One day, a software engineer was tasked to investigate and troubleshoot why six circuit cards of the same type were failing in the box. The cards had been sitting in a bone pile for quite a while because no one could figure out what was the matter with them. Each circuit card was worth about $10,000 and management didn’t want to scrap them if at all possible. Apparently they were passing test on the test fixture but they just would not work correctly in the box.

The software engineer who had been working on them for a couple of days came to me to ask my advice on troubleshooting them, since before I became an engineer, I was the technician who tested these cards. I told him I’d help, but I knew trying to troubleshoot these cards in the box would be very difficult. This card had about 30 discrete chips in the failing circuit and probing it for the bad signal was not going to be easy. However, if we could fix one, then we’d have all six cards fixed, since they were failing the same way. He then told me that when he writes to certain registers on the card, he can get it to fail at will. Excellent, I thought. He’s done quite a bit of troubleshooting already. This might be easier than I thought.

I told him we shouldn’t use the box to troubleshoot it, but since he discovered how to easily get it to fail, then we should be able to look at it on the test fixture, which should make it easier to analyse it. I put the card on the test fixture, set it up, and discovered quite quickly what the problem was. The problem was that somehow the circuit was getting an inadvertent reset command. I got my scope out and started probing around. It didn’t take but a few minutes to discover the cause.

The circuit employed a quad 2 to 1 mux chip 54ALS157. Two inputs to one output switched by an input control logic. I discovered that when the switch input control logic was changed on one of the sections it generated a 10nsec glitch on the output line and that this output line was connected to the reset circuitry.

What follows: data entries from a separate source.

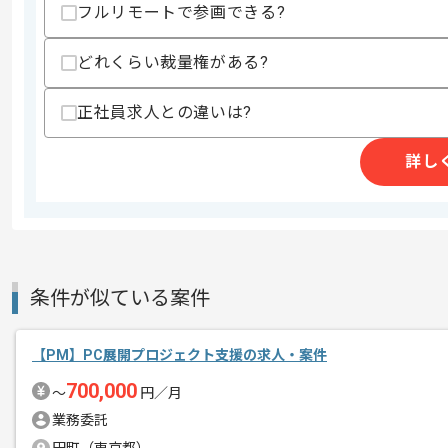
・AIエージェントを用いた開発経験
フルリモートで参画できる?
スキルに不安がある方へ
どれくらい裁量権がある?
上記に似た経験やスキルをお持ちであれば申
正社員求人との違いは?
商談回数
2回
詳し
その他募集要項
募集人数
1人
作業開始日
2026/07/01
条件が似ている案件
レバテックでの実績がある企業の案件で
エージェントからのコ
メント
PLの経験を活かすことができます。
【PM】PC展開プロジェクト支援の求人・案件
複数案件を保有している企業ですので、
700,000
〜
円／月
ご経験と実績に応じて別案件のご提案も
業務委託
新しいアイディアや技術を積極的に導入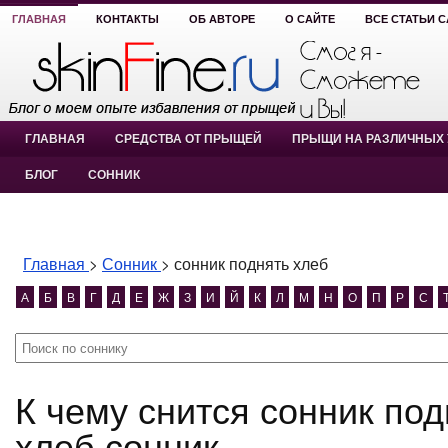
ГЛАВНАЯ
КОНТАКТЫ
ОБ АВТОРЕ
О САЙТЕ
ВСЕ СТАТЬИ 
ГЛАВНАЯ
СРЕДСТВА ОТ ПРЫЩЕЙ
ПРЫЩИ НА РАЗЛИЧНЫХ 
БЛОГ
СОННИК
Главная
>
Сонник
>
сонник поднять хлеб
А
Б
В
Г
Д
Е
Ж
З
И
Й
К
Л
М
Н
О
П
Р
С
К чему снится сонник поднять хлеб? сонник поднять
хлеб сонник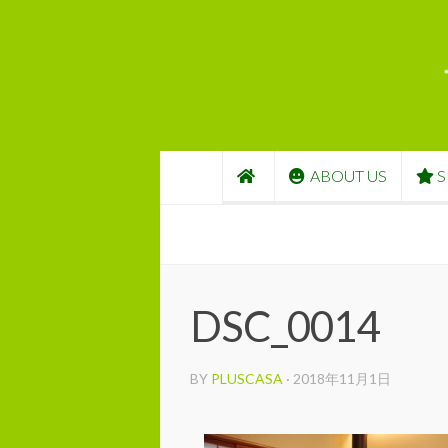
コンテンツへスキップ
ABOUT US
S
DSC_0014
BY
PLUSCASA
·
2018年11月1日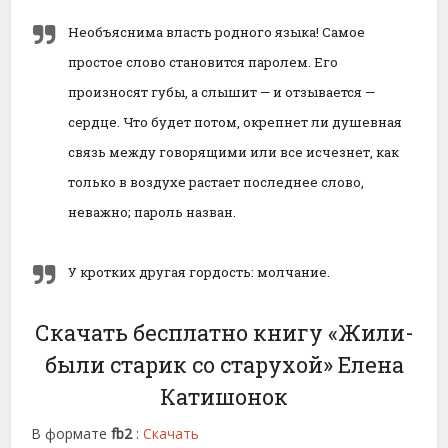
Необъяснима власть родного языка! Самое
простое слово становится паролем. Его
произносят губы, а слышит — и отзывается —
сердце. Что будет потом, окрепнет ли душевная
связь между говорящими или все исчезнет, как
только в воздухе растает последнее слово,
неважно; пароль назван.
У кротких другая гордость: молчание.
Скачать бесплатно книгу «Жили-
были старик со старухой» Елена
Катишонок
В формате
fb2
:
Скачать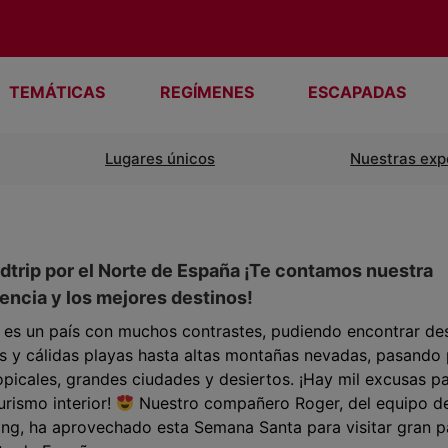
TEMÁTICAS
REGÍMENES
ESCAPADAS
Lugares únicos
Nuestras exp
dtrip por el Norte de España ¡Te contamos nuestra
encia y los mejores destinos!
 es un país con muchos contrastes, pudiendo encontrar de
s y cálidas playas hasta altas montañas nevadas, pasando
ropicales, grandes ciudades y desiertos. ¡Hay mil excusas p
urismo interior!
Nuestro compañero Roger, del equipo d
ng, ha aprovechado esta Semana Santa para visitar gran p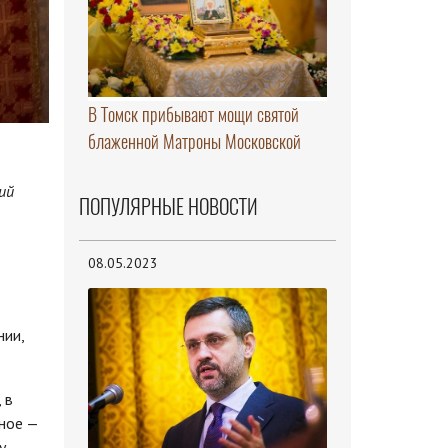
В Томск прибывают мощи святой
блаженной Матроны Московской
ий
ПОПУЛЯРНЫЕ НОВОСТИ
08.05.2023
нии,
 в
вное —
у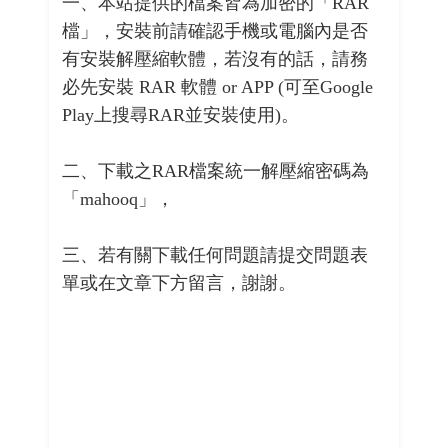
一、本站提供的檔案皆為加密的「RAR
檔」，安裝前請確認手機或電腦內是否
有安裝解壓縮軟體，若沒有的話，請務
必先安裝 RAR 軟體 or APP (可至Google
Play上搜尋RAR並安裝使用)。
二、下載之RAR檔案統一解壓縮密碼為
「mahooq」，
三、若有關下載任何問題請提交問題表
單或在文章下方留言，謝謝。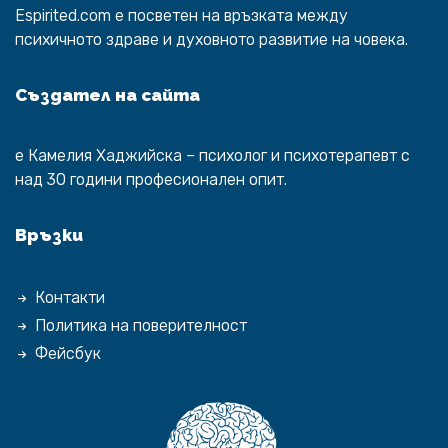
Espirited.com
e посветен на връзката между
психичното здраве и духовното развитие на човека.
Създател на сайта
е
Камелия Хаджийска
– психолог и психотерапевт с
над 30 години професионален опит.
Връзки
Контакти
Политика на поверителност
Фейсбук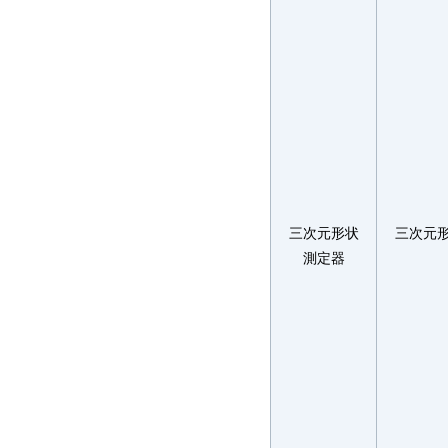
三次元形状
三次元
測定器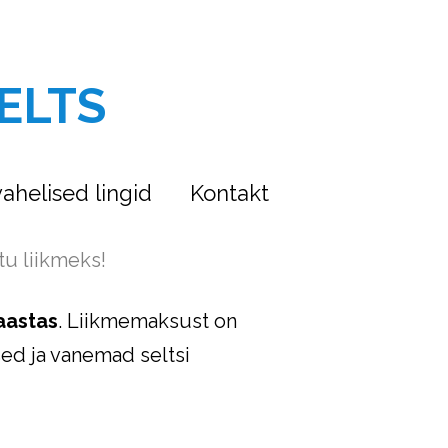
ELTS
ahelised lingid
Kontakt
tu liikmeks!
aastas
. Liikmemaksust on
ed ja vanemad seltsi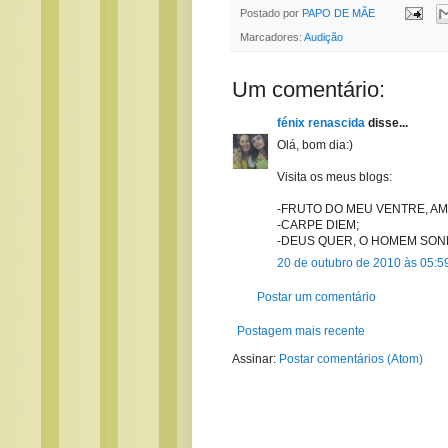
Postado por
PAPO DE MÃE
Marcadores:
Audição
Um comentário:
fénix renascida
disse...
Olá, bom dia:)
Visita os meus blogs:
-FRUTO DO MEU VENTRE, AM
-CARPE DIEM;
-DEUS QUER, O HOMEM SON
20 de outubro de 2010 às 05:5
Postar um comentário
Postagem mais recente
Assinar:
Postar comentários (Atom)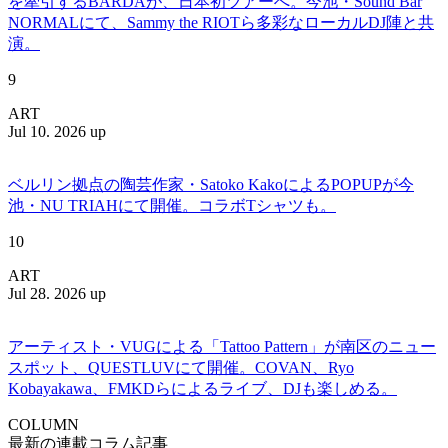
を牽引するBARDAが、日本初ツアーへ。今池・Sound Bar
NORMALにて、Sammy the RIOTら多彩なローカルDJ陣と共
演。
9
ART
Jul 10. 2026 up
ベルリン拠点の陶芸作家・Satoko KakoによるPOPUPが今
池・NU TRIAHにて開催。コラボTシャツも。
10
ART
Jul 28. 2026 up
アーティスト・VUGによる「Tattoo Pattern」が南区のニュー
スポット、QUESTLUVにて開催。COVAN、Ryo
Kobayakawa、FMKDらによるライブ、DJも楽しめる。
COLUMN
最新の連載コラム記事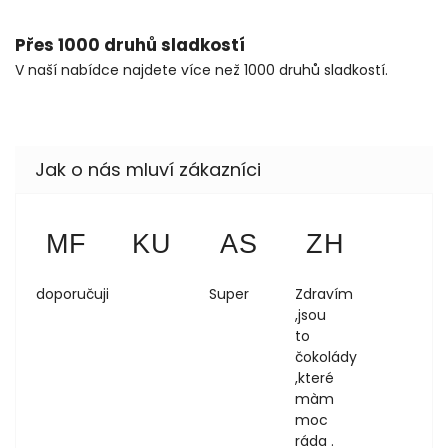
Přes 1000 druhů sladkostí
V naší nabídce najdete více než 1000 druhů sladkostí.
martin folta
Květa Urbanová
Anezka Sokolova
Zdeňka 
MF
KU
AS
ZH
8.8.2026
8.8.2026
4.8.2026
1.8.2026
doporučuji
Super
Zdravím
,jsou
to
čokolády
,které
màm
moc
ráda .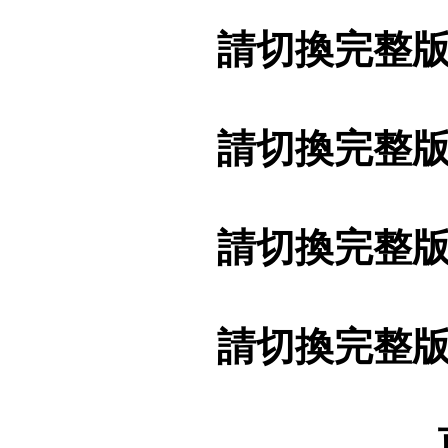
請切換完整
請切換完整
請切換完整
請切換完整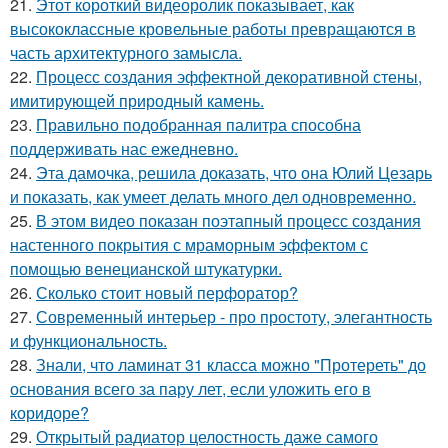
21.
Этот короткий видеоролик показывает, как
высококлассные кровельные работы превращаются в
часть архитектурного замысла.
22.
Процесс создания эффектной декоративной стены,
имитирующей природный камень.
23.
Правильно подобранная палитра способна
поддерживать нас ежедневно.
24.
Эта дамочка, решила доказать, что она Юлий Цезарь
и показать, как умеет делать много дел одновременно.
25.
В этом видео показан поэтапный процесс создания
настенного покрытия с мраморным эффектом с
помощью венецианской штукатурки.
26.
Сколько стоит новый перфоратор?
27.
Современный интерьер - про простоту, элегантность
и функциональность.
28.
Знали, что ламинат 31 класса можно "Протереть" до
основания всего за пару лет, если уложить его в
коридоре?
29.
Открытый радиатор целостность даже самого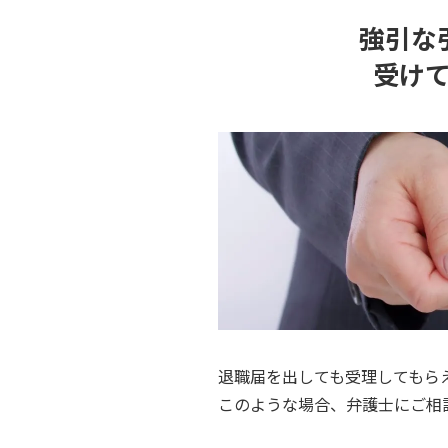
強引な
受け
退職届を出しても受理してもら
このような場合、弁護士にご相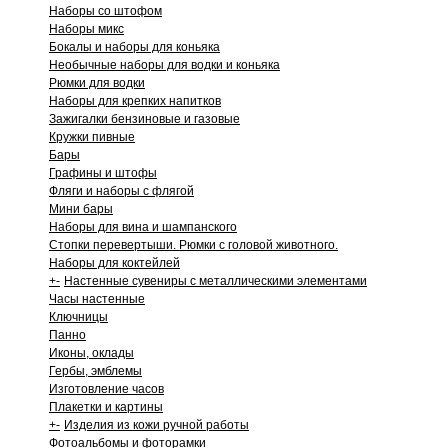
Наборы со штофом
Наборы микс
Бокалы и наборы для коньяка
Необычные наборы для водки и коньяка
Рюмки для водки
Наборы для крепких напитков
Зажигалки бензиновые и газовые
Кружки пивные
Бары
Графины и штофы
Фляги и наборы с флягой
Мини бары
Наборы для вина и шампанского
Стопки перевертыши. Рюмки с головой животного.
Наборы для коктейлей
+
-
Настенные сувениры с металлическими элементами
Часы настенные
Ключницы
Панно
Иконы, оклады
Гербы, эмблемы
Изготовление часов
Плакетки и картины
+
-
Изделия из кожи ручной работы
Фотоальбомы и фоторамки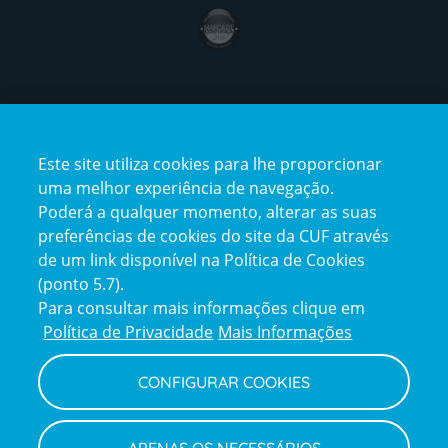
award4
Certificações
Este site utiliza cookies para lhe proporcionar
certification2
certification3
uma melhor experiência de navegação.
Poderá a qualquer momento, alterar as suas
preferências de cookies do site da CUF através
de um link disponível na Política de Cookies
(ponto 5.7).
Reclamações e Elogios
Para consultar mais informações clique em
Reclamações
Política de Privacidade
Mais Informações
e
elogios
CONFIGURAR COOKIES
Política de Privacidade e Cookies
Terms
Configurar Cookies
Termos e Condições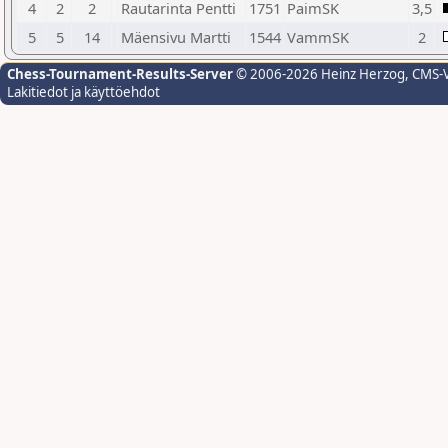
4
2
2
Rautarinta Pentti
1751
PaimSK
3,5
5
5
14
Mäensivu Martti
1544
VammSK
2
Chess-Tournament-Results-Server
© 2006-2026 Heinz Herzog
, CMS-
Lakitiedot ja käyttöehdot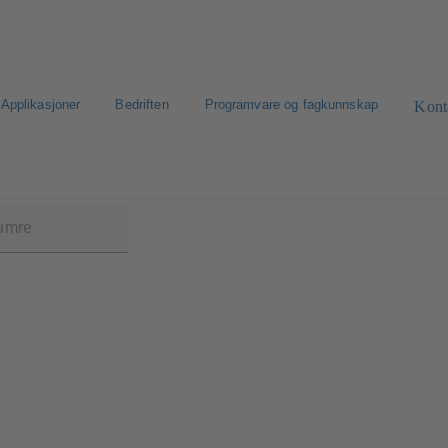
Applikasjoner
Bedriften
Programvare og fagkunnskap
Kont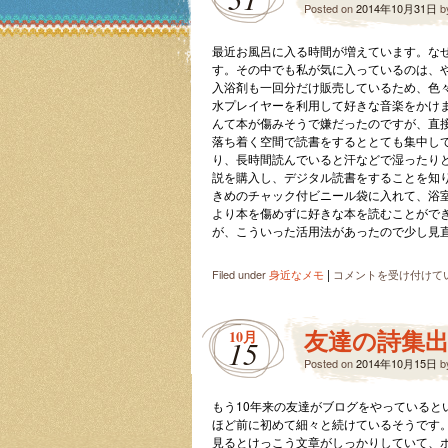
Posted on
2014年10月31日
b
最近お風呂に入る時間が増えています。な
す。その中でも私が気に入っているのは、
入浴剤も一回分だけ販売しているため、色
水プレイヤーを利用して好きな音楽をかけ
んて本が傷みそうで嫌だったのですが、直
落ち着く空間で読書をするととても集中し
り、長時間読んでいると汗などで湿ったり
説を購入し、デジタル読書をすることを知
きめのチャック付ビニール袋に入れて、浴
より本を傷めずに好きな本を読むことがで
が、こういった活用法があったので少し見
|
お
Filed under
身近なメモ
コメントを受け付けて
風
呂
読
友達の詩集
10月
15
書
Posted on
の
2014年10月15日
b
す
す
もう10年来の友達がブログをやっている
め
ほど前に初めて細々と続けているそうです
は
見るとけっこう文章がしっかりしていて、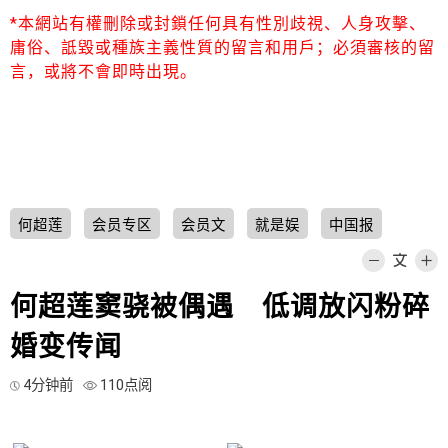
*本網站有權刪除或封鎖任何具有性別歧視、人身攻擊、
庸俗、詆毀或種族主義性質的留言和用戶；必須審核的留
言，或將不會即時出現。
何超莲
会员专区
会员文
就是娱
中国报
何超莲窦骁被偶遇 低调放闪粉碎
婚变传闻
4分钟前
110点阅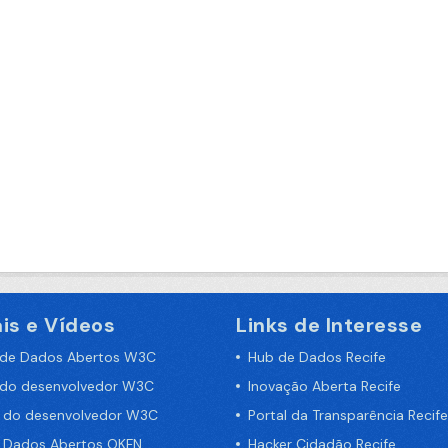
is e Vídeos
Links de Interesse
 de Dados Abertos W3C
Hub de Dados Recife
 do desenvolvedor W3C
Inovação Aberta Recife
a do desenvolvedor W3C
Portal da Transparência Recife
e Dados Abertos OKFN
Hacker Cidadão Recife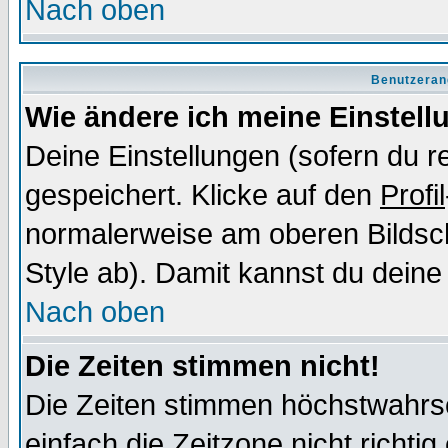
Nach oben
Benutzeran
Wie ändere ich meine Einstel
Deine Einstellungen (sofern du re
gespeichert. Klicke auf den
Profil
normalerweise am oberen Bildsc
Style ab). Damit kannst du deine
Nach oben
Die Zeiten stimmen nicht!
Die Zeiten stimmen höchstwahrsc
einfach die Zeitzone nicht richtig 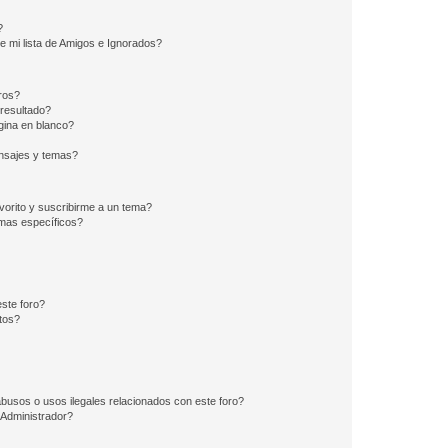
?
e mi lista de Amigos e Ignorados?
ros?
resultado?
ina en blanco?
nsajes y temas?
vorito y suscribirme a un tema?
emas específicos?
ste foro?
tos?
busos o usos ilegales relacionados con este foro?
Administrador?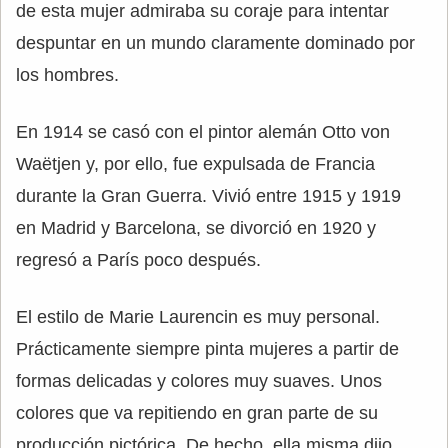
de esta mujer admiraba su coraje para intentar
despuntar en un mundo claramente dominado por
los hombres.
En 1914 se casó con el pintor alemán Otto von
Waëtjen y, por ello, fue expulsada de Francia
durante la Gran Guerra. Vivió entre 1915 y 1919
en Madrid y Barcelona, se divorció en 1920 y
regresó a París poco después.
El estilo de Marie Laurencin es muy personal.
Prácticamente siempre pinta mujeres a partir de
formas delicadas y colores muy suaves. Unos
colores que va repitiendo en gran parte de su
producción pictórica. De hecho, ella misma dijo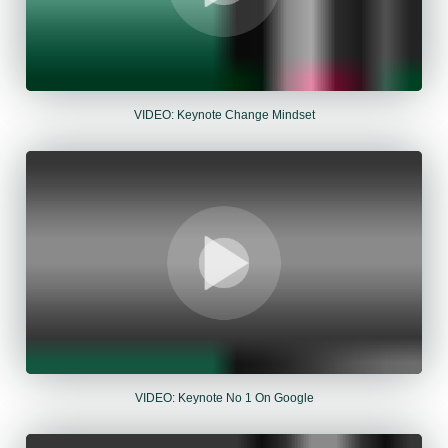
VIDEO: Keynote Change Mindset
VIDEO: Keynote No 1 On Google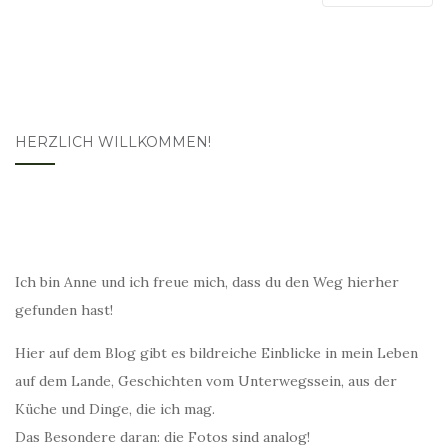
HERZLICH WILLKOMMEN!
Ich bin Anne und ich freue mich, dass du den Weg hierher
gefunden hast!
Hier auf dem Blog gibt es bildreiche Einblicke in mein Leben
auf dem Lande, Geschichten vom Unterwegssein, aus der
Küche und Dinge, die ich mag.
Das Besondere daran: die Fotos sind analog!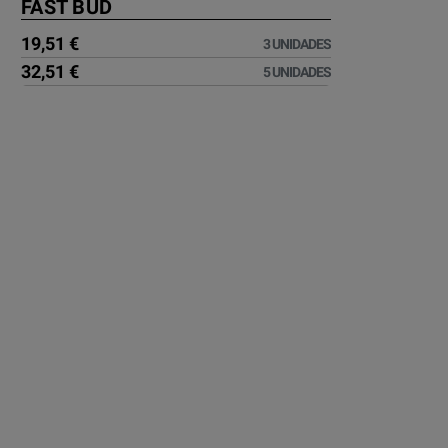
FAST BUD
19,51 €
3 UNIDADES
32,51 €
5 UNIDADES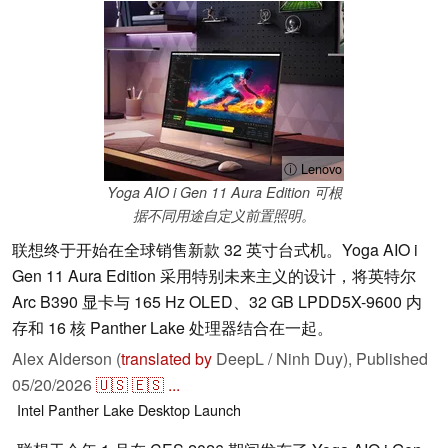
ⓘ Lenovo
Yoga AIO i Gen 11 Aura Edition 可根
据不同用途自定义前置照明。
联想终于开始在全球销售新款 32 英寸台式机。Yoga AIO i
Gen 11 Aura Edition 采用特别未来主义的设计，将英特尔
Arc B390 显卡与 165 Hz OLED、32 GB LPDD5X-9600 内
存和 16 核 Panther Lake 处理器结合在一起。
Alex Alderson (
translated by
DeepL / Ninh Duy),
Published
05/20/2026
🇺🇸
🇪🇸
...
Intel
Panther Lake
Desktop
Launch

In other words, there was something wrong with the chip. It should not generate a glitch when the switch was toggled one way or the other. We checked all six cards with the scope and they all exhibited the same glitch. We visually looked at all six circuit cards and found that they all had the same date code on the chip. Apparently, the chips were from a bad lot from the manufacturer. Just one of those things that occasionally happens. Having the chips replaced should fix the cards. After the repair, the six circuit cards finally passed both on the test fixture and in the box. We saved $60,000 and management was happy. The software engineer and I both got a nice monetary reward.